Work required » Set down every record below exactly as it stands, with the pictures omitted.

Page images and extracted text:
==============================

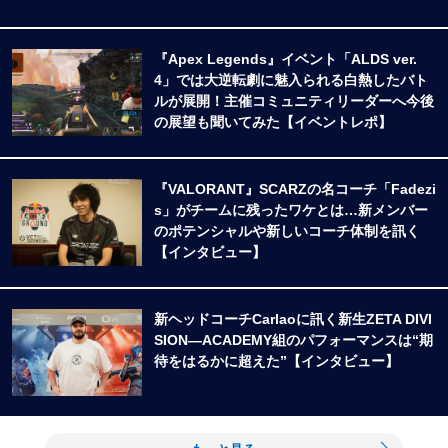
『Apex Legends』イベント「ALDS ver.
4」では大逆転劇に魅入られる白熱したバト
ルが展開！主催コミュニティリーダーへ今後
の展望も聞いてみた【イベントレポ】
『VALORANT』SCARZの名コーチ「Fadezi
s」がチームに残ったワケとは…新メンバー
のポテンシャルや新しいコーチ体制を訊く
【インタビュー】
新ヘッドコーチCarlaoに訊く新生ZETA DIVI
SION―ACADEMY組のパフォーマンスは“期
待をはるかに超えた”【インタビュー】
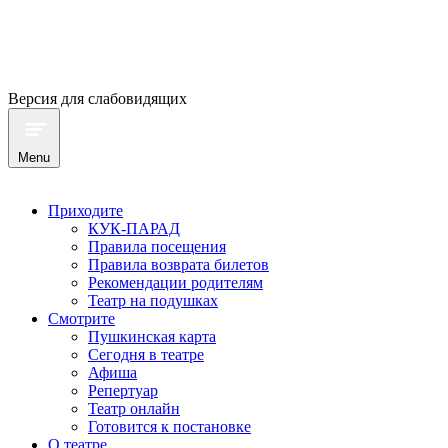
Версия для слабовидящих
Menu
Приходите
КУК-ПАРАД
Правила посещения
Правила возврата билетов
Рекомендации родителям
Театр на подушках
Смотрите
Пушкинская карта
Сегодня в театре
Афиша
Репертуар
Театр онлайн
Готовится к постановке
О театре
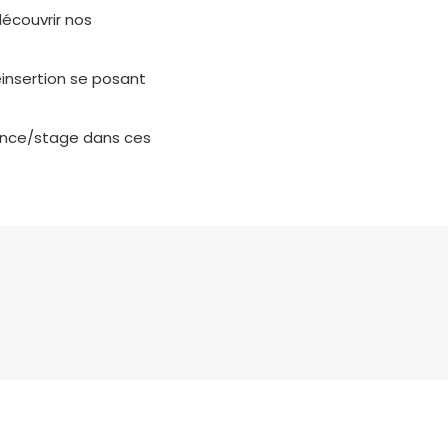
découvrir nos
éinsertion se posant
rnance/stage dans ces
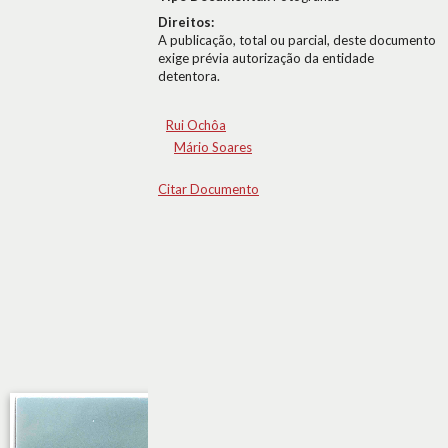
Direitos:
A publicação, total ou parcial, deste documento
exige prévia autorização da entidade
detentora.
Rui Ochôa
Mário Soares
Citar Documento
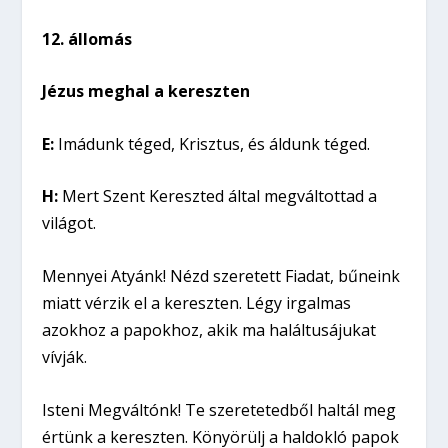
12. állomás
Jézus meghal a kereszten
E:
Imádunk téged, Krisztus, és áldunk téged.
H:
Mert Szent Kereszted által megváltottad a
világot.
Mennyei Atyánk! Nézd szeretett Fiadat, bűneink
miatt vérzik el a kereszten. Légy irgalmas
azokhoz a papokhoz, akik ma haláltusájukat
vívják.
Isteni Megváltónk! Te szeretetedből haltál meg
értünk a kereszten. Könyörülj a haldokló papok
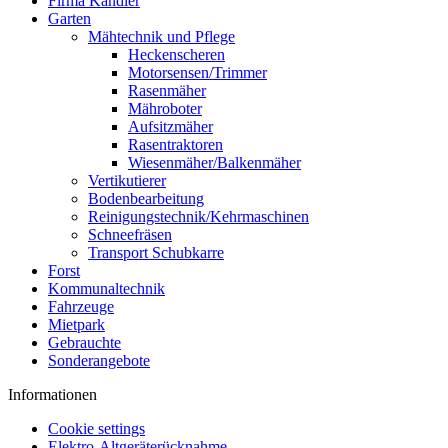
Firma Kändler
Garten
Mähtechnik und Pflege
Heckenscheren
Motorsensen/Trimmer
Rasenmäher
Mähroboter
Aufsitzmäher
Rasentraktoren
Wiesenmäher/Balkenmäher
Vertikutierer
Bodenbearbeitung
Reinigungstechnik/Kehrmaschinen
Schneefräsen
Transport Schubkarre
Forst
Kommunaltechnik
Fahrzeuge
Mietpark
Gebrauchte
Sonderangebote
Informationen
Cookie settings
Elektro-Altgeräterücknahme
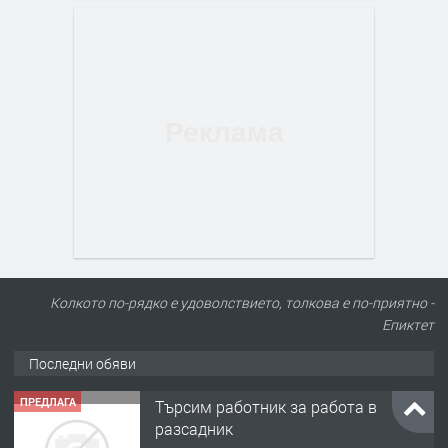
Колкото по-рядко е удоволствието, толкова е по-приятно -
Епиктет
Последни обяви
ПРЕДЛАГА
Търсим работник за работа в
разсадник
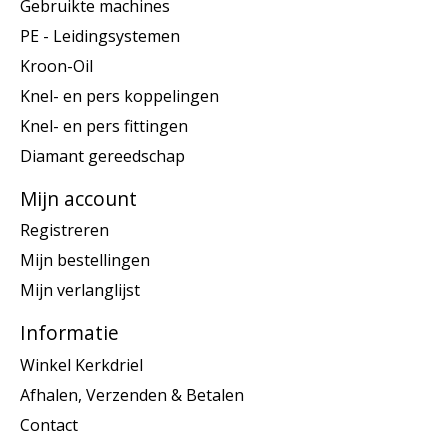
Gebruikte machines
PE - Leidingsystemen
Kroon-Oil
Knel- en pers koppelingen
Knel- en pers fittingen
Diamant gereedschap
Mijn account
Registreren
Mijn bestellingen
Mijn verlanglijst
Informatie
Winkel Kerkdriel
Afhalen, Verzenden & Betalen
Contact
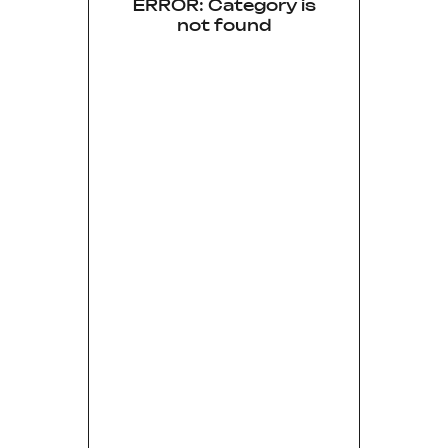
ERROR: Category is
not found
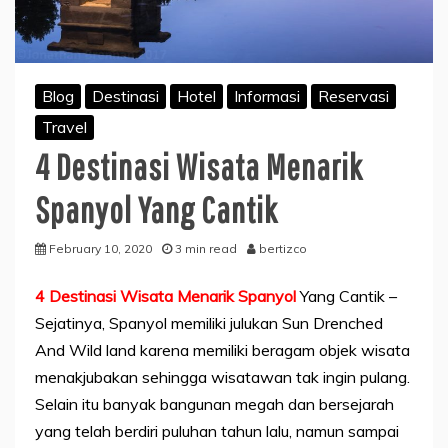
Blog
Destinasi
Hotel
Informasi
Reservasi
Travel
4 Destinasi Wisata Menarik
Spanyol Yang Cantik
February 10, 2020
3 min read
bertizco
4 Destinasi Wisata Menarik Spanyol
Yang Cantik –
Sejatinya, Spanyol memiliki julukan Sun Drenched
And Wild land karena memiliki beragam objek wisata
menakjubakan sehingga wisatawan tak ingin pulang.
Selain itu banyak bangunan megah dan bersejarah
yang telah berdiri puluhan tahun lalu, namun sampai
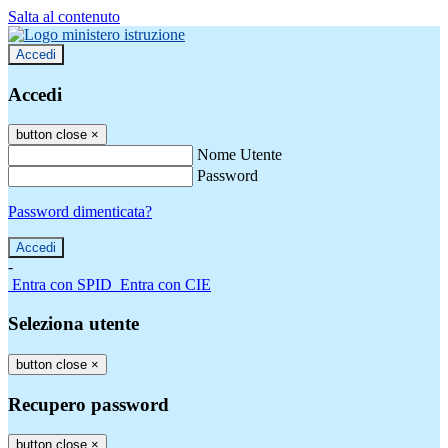
Salta al contenuto
Accedi
Accedi
button close
×
Nome Utente
Password
Password dimenticata?
-
Entra con SPID
Entra con CIE
Seleziona utente
button close
×
Recupero password
button close
×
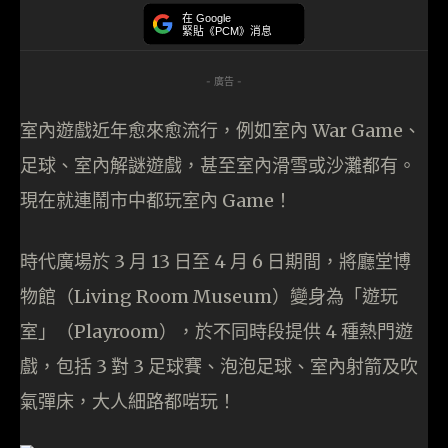
在 Google
緊貼《PCM》消息
- 廣告 -
室內遊戲近年愈來愈流行，例如室內 War Game、
足球、室內解謎遊戲，甚至室內滑雪或沙灘都有。
現在就連鬧市中都玩室內 Game！
時代廣場於 3 月 13 日至 4 月 6 日期間，將廳堂博
物館（Living Room Museum）變身為「遊玩
室」（Playroom），於不同時段提供 4 種熱門遊
戲，包括 3 對 3 足球賽、泡泡足球、室內射箭及吹
氣彈床，大人細路都啱玩！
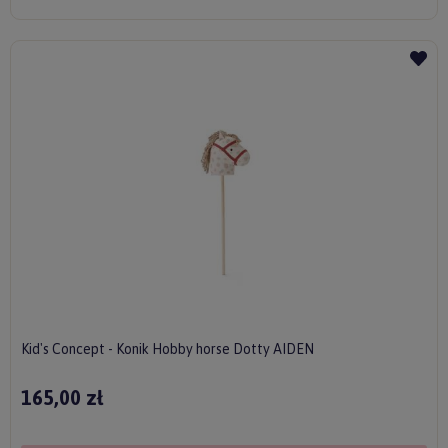
Kid's Concept - Konik Hobby horse Dotty AIDEN
165,00 zł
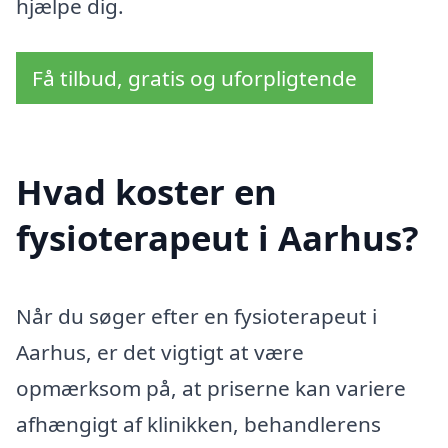
hjælpe dig.
Få tilbud, gratis og uforpligtende
Hvad koster en
fysioterapeut i Aarhus?
Når du søger efter en fysioterapeut i
Aarhus, er det vigtigt at være
opmærksom på, at priserne kan variere
afhængigt af klinikken, behandlerens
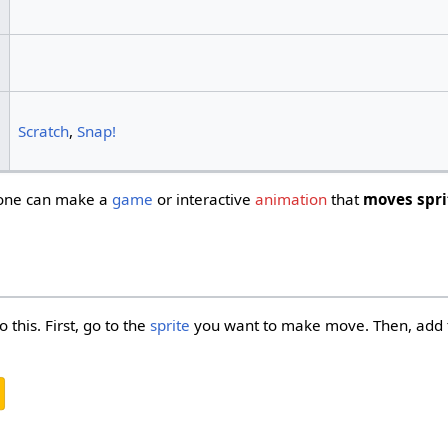
Scratch
,
Snap!
w one can make a
game
or interactive
animation
that
moves spri
o this. First, go to the
sprite
you want to make move. Then, add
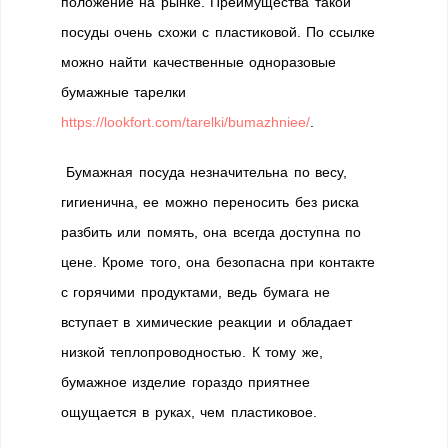
положение на рынке. Преимущества такой
посуды очень схожи с пластиковой. По ссылке
можно найти качественные одноразовые
бумажные тарелки
https://lookfort.com/tarelki/bumazhniee/
.
Бумажная посуда незначительна по весу,
гигиенична, ее можно переносить без риска
разбить или помять, она всегда доступна по
цене. Кроме того, она безопасна при контакте
с горячими продуктами, ведь бумага не
вступает в химические реакции и обладает
низкой теплопроводностью. К тому же,
бумажное изделие гораздо приятнее
ощущается в руках, чем пластиковое.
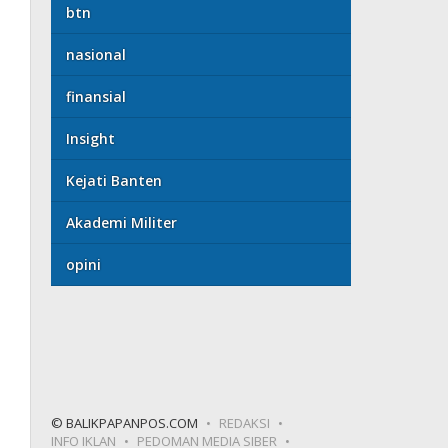
btn
nasional
finansial
Insight
Kejati Banten
Akademi Militer
opini
© BALIKPAPANPOS.COM
REDAKSI
INFO IKLAN
PEDOMAN MEDIA SIBER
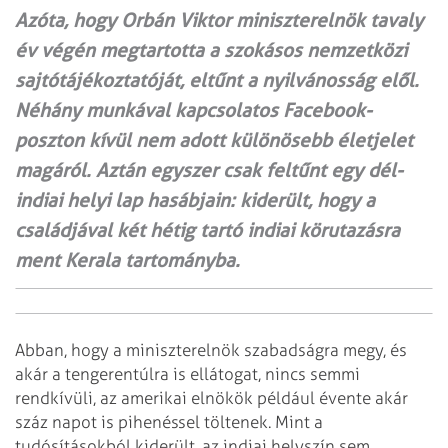
Azóta, hogy Orbán Viktor miniszterelnök tavaly
év végén megtartotta a szokásos nemzetközi
sajtótájékoztatóját, eltűnt a nyilvánosság elől.
Néhány munkával kapcsolatos Facebook-
poszton kívül nem adott különösebb életjelet
magáról. Aztán egyszer csak feltűnt egy dél-
indiai helyi lap hasábjain: kiderült, hogy a
családjával két hétig tartó indiai körutazásra
ment Kerala tartományba.
Abban, hogy a miniszterelnök szabadságra megy, és
akár a tengerentúlra is ellátogat, nincs semmi
rendkívüli, az amerikai elnökök például évente akár
száz napot is pihenéssel töltenek. Mint a
tudósításokból kiderült, az indiai helyszín sem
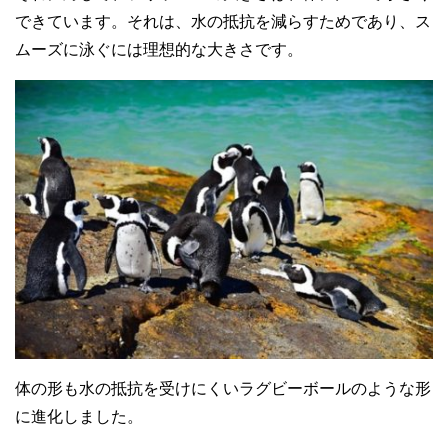
できています。それは、水の抵抗を減らすためであり、ス
ムーズに泳ぐには理想的な大きさです。
体の形も水の抵抗を受けにくいラグビーボールのような形
に進化しました。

==============================

Result of the exercise »
『Apex Legends』イベント「ALDS ver.
4」では大逆転劇に魅入られる白熱したバト
ルが展開！主催コミュニティリーダーへ今後
の展望も聞いてみた【イベントレポ】
『VALORANT』SCARZの名コーチ「Fadezi
s」がチームに残ったワケとは…新メンバー
のポテンシャルや新しいコーチ体制を訊く
【インタビュー】
新ヘッドコーチCarlaoに訊く新生ZETA DIVI
SION―ACADEMY組のパフォーマンスは“期
待をはるかに超えた”【インタビュー】
Версия для слабовидящих
Menu
Приходите
КУК-ПАРАД
Правила посещения
Правила возврата билетов
Рекомендации родителям
Театр на подушках
Смотрите
Пушкинская карта
Сегодня в театре
Афиша
Репертуар
Театр онлайн
Готовится к постановке
О театре
découvrir nos
éinsertion se posant
rnance/stage dans ces
Direitos:
A publicação, total ou parcial, deste documento
exige prévia autorização da entidade
detentora.
Rui Ochôa
Mário Soares
Citar Documento
12. állomás
Jézus meghal a kereszten
E:
Imádunk téged, Krisztus, és áldunk téged.
H:
Mert Szent Kereszted által megváltottad a
világot.
Mennyei Atyánk! Nézd szeretett Fiadat, bűneink
miatt vérzik el a kereszten. Légy irgalmas
azokhoz a papokhoz, akik ma haláltusájukat
vívják.
Isteni Megváltónk! Te szeretetedből haltál meg
értünk a kereszten. Könyörülj a haldokló papok
Firma Kändler
Garten
Mähtechnik und Pflege
Heckenscheren
Motorsensen/Trimmer
Rasenmäher
Mähroboter
Aufsitzmäher
Rasentraktoren
Wiesenmäher/Balkenmäher
Vertikutierer
Bodenbearbeitung
Reinigungstechnik/Kehrmaschinen
Schneefräsen
Transport Schubkarre
Forst
Kommunaltechnik
Fahrzeuge
Mietpark
Gebrauchte
Sonderangebote
Informationen
Cookie settings
Elektro-Altgeräterücknahme
Колкото по-рядко е удоволствието, толкова е по-приятно -
Епиктет
Последни обяви
ПРЕДЛАГА
Търсим работник за работа в
разсадник
Gebruikte machines
PE - Leidingsystemen
Kroon-Oil
Knel- en pers koppelingen
Knel- en pers fittingen
Diamant gereedschap
Mijn account
Registreren
Mijn bestellingen
Mijn verlanglijst
Informatie
Winkel Kerkdriel
Afhalen, Verzenden & Betalen
Contact
ERROR: Category is
not found
Blog
Destinasi
Hotel
Informasi
Reservasi
Travel
4 Destinasi Wisata Menarik
Spanyol Yang Cantik
February 10, 2020
3 min read
bertizco
4 Destinasi Wisata Menarik Spanyol
Yang Cantik –
Sejatinya, Spanyol memiliki julukan Sun Drenched
And Wild land karena memiliki beragam objek wisata
menakjubakan sehingga wisatawan tak ingin pulang.
Selain itu banyak bangunan megah dan bersejarah
yang telah berdiri puluhan tahun lalu, namun sampai
Salta al contenuto
Accedi
Accedi
button close
×
Nome Utente
Password
Password dimenticata?
-
Entra con SPID
Entra con CIE
Seleziona utente
button close
×
Recupero password
button close
×
在 Google
緊貼《PCM》消息
- 廣告 -
室內遊戲近年愈來愈流行，例如室內 War Game、
足球、室內解謎遊戲，甚至室內滑雪或沙灘都有。
現在就連鬧市中都玩室內 Game！
時代廣場於 3 月 13 日至 4 月 6 日期間，將廳堂博
物館（Living Room Museum）變身為「遊玩
室」（Playroom），於不同時段提供 4 種熱門遊
戲，包括 3 對 3 足球賽、泡泡足球、室內射箭及吹
氣彈床，大人細路都啱玩！
Kid's Concept - Konik Hobby horse Dotty AIDEN
165,00 zł
hjælpe dig.
Få tilbud, gratis og uforpligtende
Hvad koster en
fysioterapeut i Aarhus?
Når du søger efter en fysioterapeut i
Aarhus, er det vigtigt at være
opmærksom på, at priserne kan variere
afhængigt af klinikken, behandlerens
Scratch
,
Snap!
w one can make a
game
or interactive
animation
that
moves spri
o this. First, go to the
sprite
you want to make move. Then, add
положение на рынке. Преимущества такой
посуды очень схожи с пластиковой. По ссылке
можно найти качественные одноразовые
бумажные тарелки
https://lookfort.com/tarelki/bumazhniee/
.
Бумажная посуда незначительна по весу,
гигиенична, ее можно переносить без риска
разбить или помять, она всегда доступна по
цене. Кроме того, она безопасна при контакте
с горячими продуктами, ведь бумага не
вступает в химические реакции и обладает
низкой теплопроводностью. К тому же,
бумажное изделие гораздо приятнее
ощущается в руках, чем пластиковое.
btn
nasional
finansial
Insight
Kejati Banten
Akademi Militer
opini
© BALIKPAPANPOS.COM
REDAKSI
INFO IKLAN
PEDOMAN MEDIA SIBER
Azóta, hogy Orbán Viktor miniszterelnök tavaly
év végén megtartotta a szokásos nemzetközi
sajtótájékoztatóját, eltűnt a nyilvánosság elől.
Néhány munkával kapcsolatos Facebook-
poszton kívül nem adott különösebb életjelet
magáról. Aztán egyszer csak feltűnt egy dél-
indiai helyi lap hasábjain: kiderült, hogy a
családjával két hétig tartó indiai körutazásra
ment Kerala tartományba.
Abban, hogy a miniszterelnök szabadságra megy, és
akár a tengerentúlra is ellátogat, nincs semmi
rendkívüli, az amerikai elnökök például évente akár
száz napot is pihenéssel töltenek. Mint a
tudósításokból kiderült, az indiai helyszín sem
できています。それは、水の抵抗を減らすためであり、ス
ムーズに泳ぐには理想的な大きさです。
体の形も水の抵抗を受けにくいラグビーボールのような形
に進化しました。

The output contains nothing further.